Yes, I do occasionally try to restrain myself from jumping out of glee whenever I looked at the date or I stumbled across Changi Airport’s Facebook page. 

However, the concert I am going to perform on Sunday just dampen my mood. The fear of embarrassing myself in front of the audience overweighs my excitement to travel. I have been furiously practicing almost every day and I extremely exhausted. I don’t know if I have improved but I can say I play my piece with much more ease.

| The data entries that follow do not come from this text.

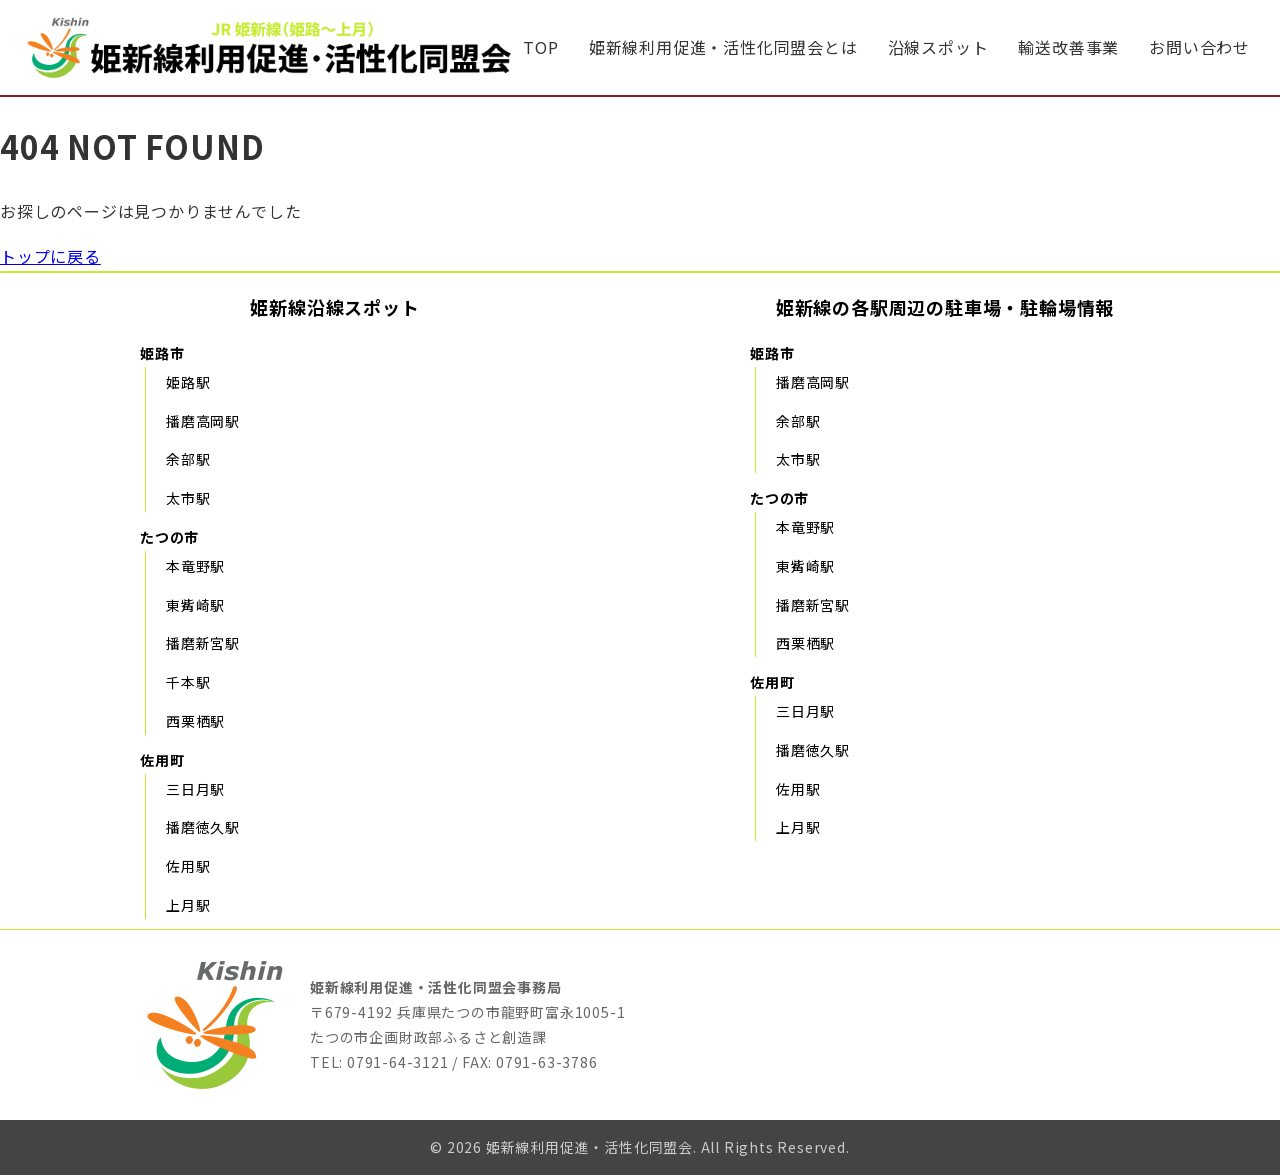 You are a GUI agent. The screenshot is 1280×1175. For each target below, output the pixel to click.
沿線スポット (938, 47)
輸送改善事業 (1068, 47)
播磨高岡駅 (203, 421)
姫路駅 (188, 382)
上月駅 (188, 905)
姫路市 (162, 353)
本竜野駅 (195, 566)
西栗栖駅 (195, 721)
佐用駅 (188, 866)
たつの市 (169, 537)
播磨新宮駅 (203, 643)
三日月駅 (195, 789)
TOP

Good things just don’t come by easily. As I reflect on the hours that I have clocked in everyday to practice, I recalled my meeting with Christopher while we were on the road. We met coincidentally on the train where he causally how was I doing. I told him that I am doing my diploma in performance under with his recommendation teacher and he was really nice and professional just as he said. We then did a little chit chatting before asking me whether I have practiced two hours every day.  I told him I rarely had time to practice with the upcoming exams and part time work I hold. He shook his head in disapproval upon hearing that. 

“There’s just an excuse” he said. I know what he meant but never truly understands his words until today. All along, I had known about prioritizing and finding time. 

Yet, only until I have managed to scrape out 1 hour after my full time and part time work had I really understands “There’s always time”.